18. The system of claim 12, wherein the instructions, when executed by the processor, further cause the system to assume an inflow pump rate equal to a desired inflow rate;
compute an unconstrained outflow pump command;
determine whether the unconstrained pump commands satisfy the safety barrier function; and
when the unconstrained pump commands violate the safety barrier function, compute constrained pump commands that maintain safety.
19. The system of claim 12, wherein the weight sensor is a load cell disposed beneath the reservoir to measure reservoir volume.
20. The system of claim 12, wherein the flow-rate sensor is coupled to the inflow pump to measure inflow data.
21. The system of claim 12, wherein the pressure sensor is disposed along a return line of the outflow pump to measure outflow data.
22. The system of claim 12, wherein the peritoneal perfusion system is a hyperthermic intraperitoneal chemotherapy (HIPEC) system and the peritoneal perfusion system is configured for use during a HIPEC procedure.

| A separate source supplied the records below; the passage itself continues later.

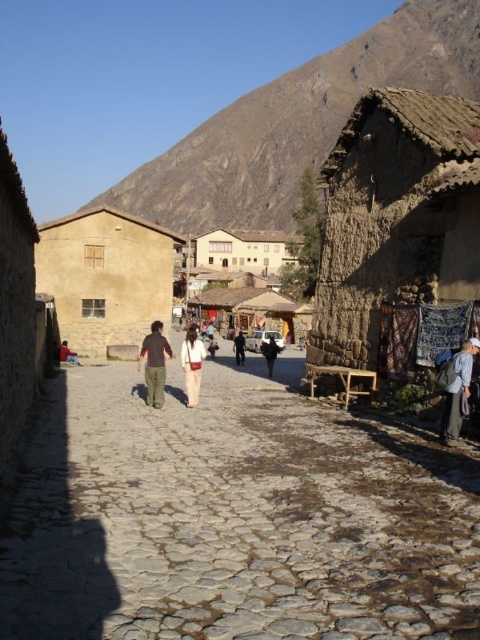 Does dark blue jeans at center have a greater height compared to dark gray fabric bag at lower left?

Correct, dark blue jeans at center is much taller as dark gray fabric bag at lower left.

Is dark blue jeans at center wider than dark gray fabric bag at lower left?

Incorrect, dark blue jeans at center's width does not surpass dark gray fabric bag at lower left's.

Who is more distant from viewer, (240, 358) or (64, 346)?

The point (64, 346) is more distant.

Where is `dark blue jeans at center`? This screenshot has height=640, width=480. dark blue jeans at center is located at coordinates (240, 348).

From the picture: Does beige stucco hut at center have a greater height compared to light beige cotton pants at center?

Yes, beige stucco hut at center is taller than light beige cotton pants at center.

Can you confirm if beige stucco hut at center is smaller than light beige cotton pants at center?

Actually, beige stucco hut at center might be larger than light beige cotton pants at center.

Identify the location of beige stucco hut at center. This screenshot has width=480, height=640. (106, 276).

Does brown rocky mountain at upper center have a larger size compared to dark blue jeans at center?

Correct, brown rocky mountain at upper center is larger in size than dark blue jeans at center.

You are a GUI agent. You are given a task and a screenshot of the screen. Output one action in this format:
    pyautogui.click(x=<x>, y=<y>)
    Task: Click on the brown rocky mountain at upper center
    The image size is (480, 640).
    Given the screenshot: What is the action you would take?
    pyautogui.click(x=298, y=122)

Find the location of a particular element. This screenshot has height=640, width=480. brown rocky mountain at upper center is located at coordinates (298, 122). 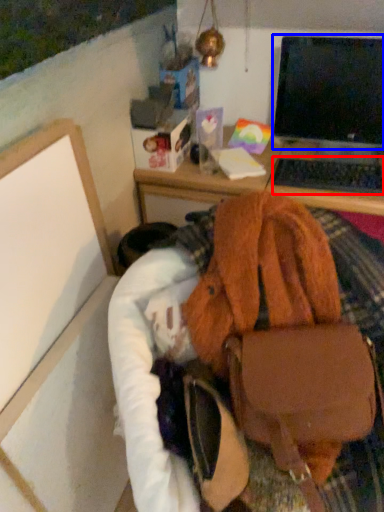 Question: Which object appears farthest to the camera in this image, computer keyboard (highlighted by a red box) or computer monitor (highlighted by a blue box)?

Choices:
 (A) computer keyboard
 (B) computer monitor

Answer: (A) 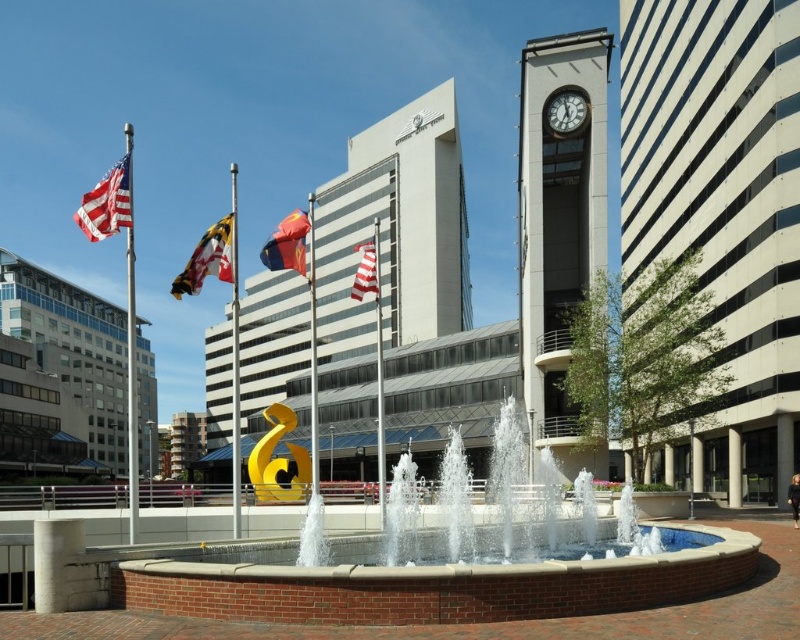 Question: Is white glass clock tower at upper right to the right of white glossy clock at upper center from the viewer's perspective?

Choices:
 (A) yes
 (B) no

Answer: (A)

Question: From the image, what is the correct spatial relationship of white and blue striped flag at center in relation to white glossy clock at upper center?

Choices:
 (A) left
 (B) right

Answer: (A)

Question: Which of the following is the farthest from the observer?

Choices:
 (A) american flag at left
 (B) white glossy clock at upper center
 (C) red fabric flag at center

Answer: (B)

Question: Which object is closer to the camera taking this photo?

Choices:
 (A) white glass clock tower at upper right
 (B) red fabric flag at center
 (C) brick fountain at center
 (D) white glossy clock at upper center

Answer: (C)

Question: Is white striped tower at right to the left of brick fountain at center from the viewer's perspective?

Choices:
 (A) yes
 (B) no

Answer: (B)

Question: Which of the following is the farthest from the observer?

Choices:
 (A) red fabric flag at center
 (B) white and blue striped flag at center

Answer: (A) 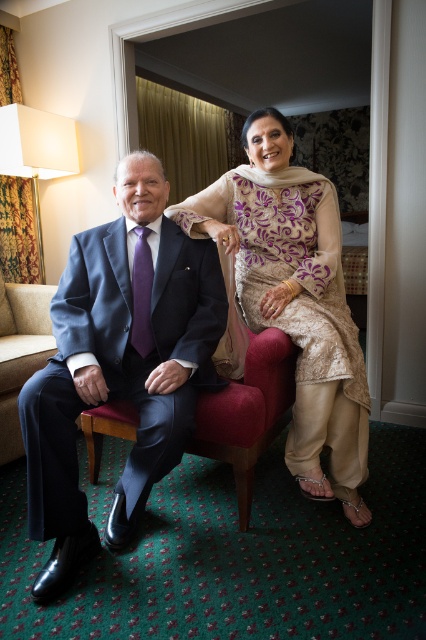 In the scene shown: You are a photographer setting up for a photoshoot in a room with a beige lace dress at center and a suede couch at lower left. You need to position a large backdrop that must be wider than the widest object in the scene. Which object should you measure to ensure the backdrop is wide enough?

The beige lace dress at center is wider than the suede couch at lower left, so you should measure the beige lace dress at center to ensure the backdrop is wide enough. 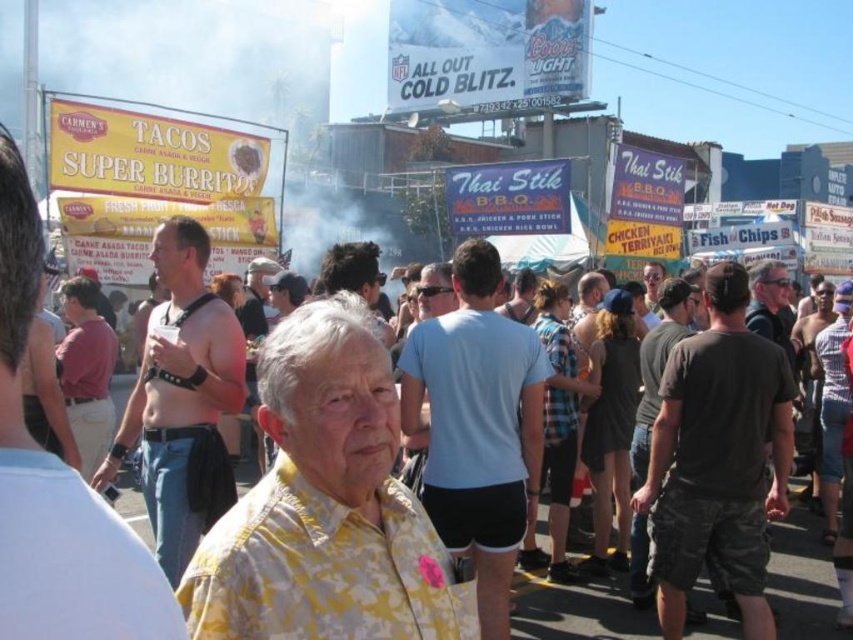 Does point (347, 342) lie behind point (163, 371)?

That is False.

Can you confirm if yellow printed shirt at center is positioned below shiny black tank top at center?

Yes.

Does point (405, 545) come behind point (198, 525)?

No, it is in front of (198, 525).

Where is `yellow printed shirt at center`? yellow printed shirt at center is located at coordinates (325, 506).

Is yellow printed shirt at center positioned behind matte black sunglasses at center?

No, yellow printed shirt at center is in front of matte black sunglasses at center.

Based on the photo, between yellow printed shirt at center and matte black sunglasses at center, which one appears on the left side from the viewer's perspective?

From the viewer's perspective, yellow printed shirt at center appears more on the left side.

Which is in front, point (297, 486) or point (651, 305)?

Point (297, 486) is more forward.

The height and width of the screenshot is (640, 853). In order to click on yellow printed shirt at center in this screenshot , I will do `click(325, 506)`.

Is point (22, 536) positioned behind point (647, 276)?

No.

Where is `light brown leather belt at left`? The image size is (853, 640). light brown leather belt at left is located at coordinates (57, 484). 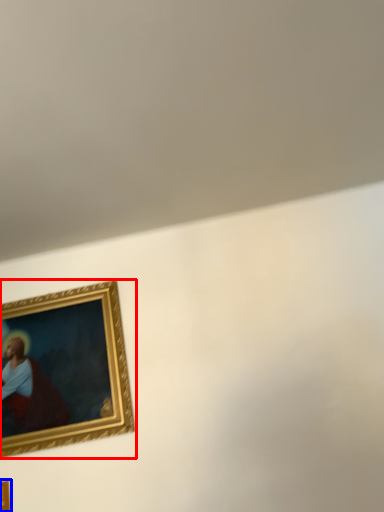 Question: Which of the following is the farthest to the observer, picture frame (highlighted by a red box) or picture frame (highlighted by a blue box)?

Choices:
 (A) picture frame
 (B) picture frame

Answer: (A) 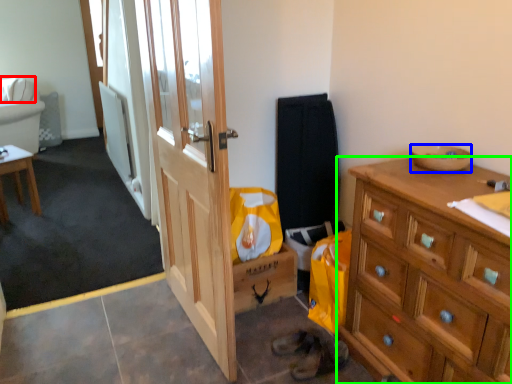 Question: Which object is the closest to the pillow (highlighted by a red box)? Choose among these: bowl (highlighted by a blue box) or cabinetry (highlighted by a green box).

Choices:
 (A) bowl
 (B) cabinetry

Answer: (A) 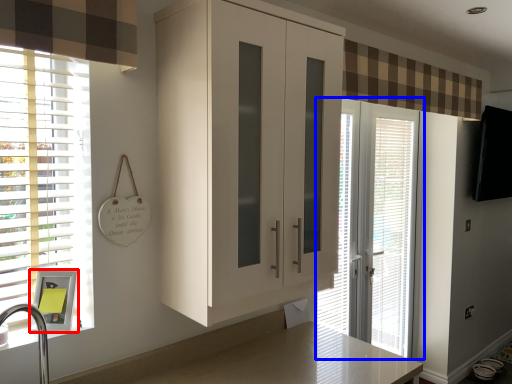 Question: Which object is closer to the camera taking this photo, medicine cabinet (highlighted by a red box) or door (highlighted by a blue box)?

Choices:
 (A) medicine cabinet
 (B) door

Answer: (A) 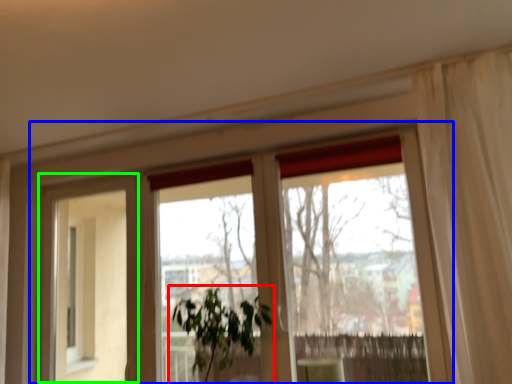 Question: Which is farther away from houseplant (highlighted by a red box)? window (highlighted by a blue box) or screen door (highlighted by a green box)?

Choices:
 (A) window
 (B) screen door

Answer: (B) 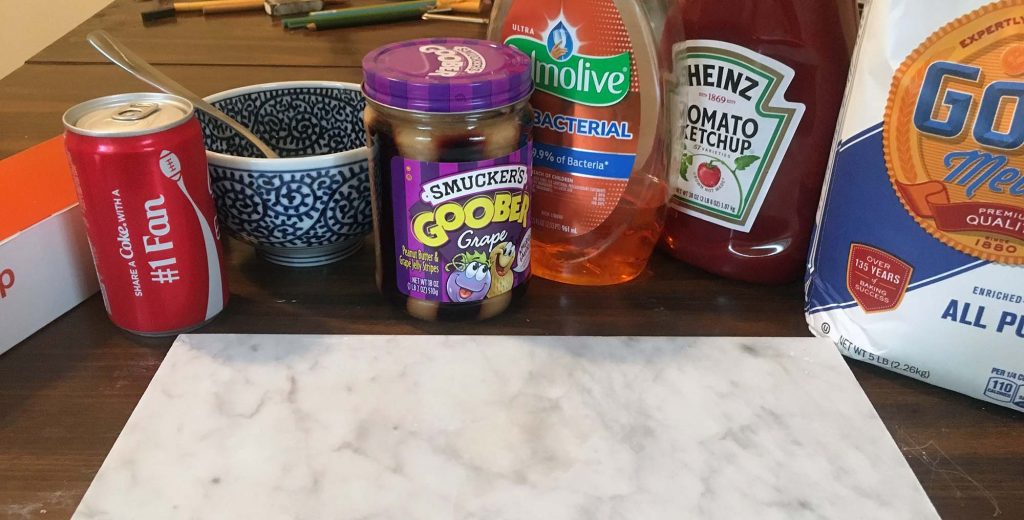 At what (x,y) coordinates should I click in order to perform the action: click on soap. Please return your answer as a coordinate pair (x, y). This screenshot has height=520, width=1024. Looking at the image, I should click on point(643,215). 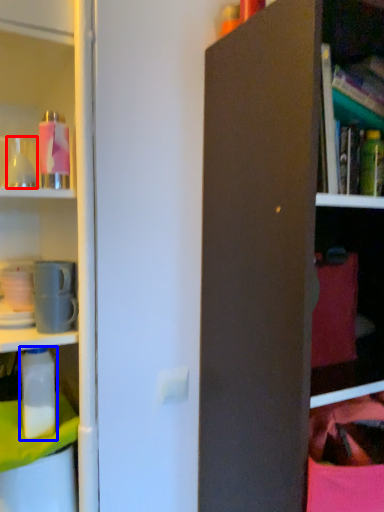 Question: Which point is closer to the camera, bottle (highlighted by a red box) or bottle (highlighted by a blue box)?

Choices:
 (A) bottle
 (B) bottle

Answer: (A) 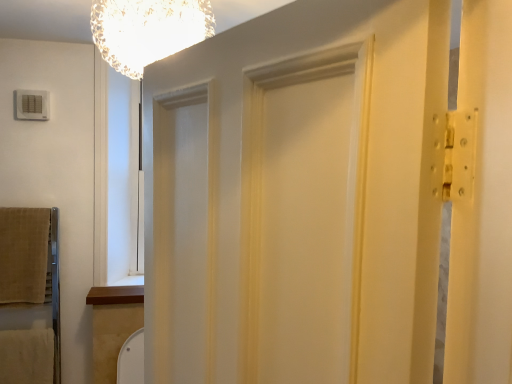 Question: Considering the relative sizes of translucent glass chandelier at upper center and white painted wood barn door at center in the image provided, is translucent glass chandelier at upper center taller than white painted wood barn door at center?

Choices:
 (A) yes
 (B) no

Answer: (B)

Question: Is translucent glass chandelier at upper center closer to the viewer compared to white painted wood barn door at center?

Choices:
 (A) no
 (B) yes

Answer: (A)

Question: Is translucent glass chandelier at upper center directly adjacent to white painted wood barn door at center?

Choices:
 (A) yes
 (B) no

Answer: (B)

Question: Could white painted wood barn door at center be considered to be inside translucent glass chandelier at upper center?

Choices:
 (A) yes
 (B) no

Answer: (B)

Question: Is translucent glass chandelier at upper center oriented towards white painted wood barn door at center?

Choices:
 (A) no
 (B) yes

Answer: (A)

Question: Is white painted wood barn door at center in front of or behind translucent glass chandelier at upper center in the image?

Choices:
 (A) behind
 (B) front

Answer: (B)

Question: Considering the positions of point (224, 74) and point (169, 18), is point (224, 74) closer or farther from the camera than point (169, 18)?

Choices:
 (A) farther
 (B) closer

Answer: (B)

Question: Is white painted wood barn door at center bigger or smaller than translucent glass chandelier at upper center?

Choices:
 (A) big
 (B) small

Answer: (A)

Question: In the image, is white painted wood barn door at center on the left side or the right side of translucent glass chandelier at upper center?

Choices:
 (A) left
 (B) right

Answer: (B)

Question: Is translucent glass chandelier at upper center bigger or smaller than beige soft towel at left?

Choices:
 (A) big
 (B) small

Answer: (A)

Question: Is translucent glass chandelier at upper center inside or outside of beige soft towel at left?

Choices:
 (A) outside
 (B) inside

Answer: (A)

Question: From the image's perspective, is translucent glass chandelier at upper center above or below beige soft towel at left?

Choices:
 (A) above
 (B) below

Answer: (A)

Question: Considering their positions, is translucent glass chandelier at upper center located in front of or behind beige soft towel at left?

Choices:
 (A) behind
 (B) front

Answer: (B)

Question: Is beige soft towel at left inside or outside of translucent glass chandelier at upper center?

Choices:
 (A) inside
 (B) outside

Answer: (B)

Question: From their relative heights in the image, would you say beige soft towel at left is taller or shorter than translucent glass chandelier at upper center?

Choices:
 (A) tall
 (B) short

Answer: (A)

23. A non-transitory computer-readable medium storing instructions that, when executed by at least one processor, cause a system for automated peritoneal perfusion to:
receive perfusion parameters, the perfusion parameters including at least a predefined intra-abdominal volume and a predefined inflow rate;
circulate a perfusate between a reservoir and a cavity of a subject using an inflow pump and an outflow pump;
measure a reservoir volume using a weight sensor positioned beneath the reservoir;
generate inflow data using a flow-rate sensor coupled to the inflow pump;
access a commanded outflow rate from the outflow pump;
estimate a drainage efficiency of the outflow pump based on at least the reservoir volume, the inflow rate, and the commanded outflow rate;
identify a drainage efficiency model from experimental or operational data to represent efficiency dynamics; and
apply a perfusion safety control routine that evaluates a safety barrier function based on the drainage efficiency model and adjusts circulation of perfusate between the inflow pump and the outflow pump based on the evaluated safety barrier function.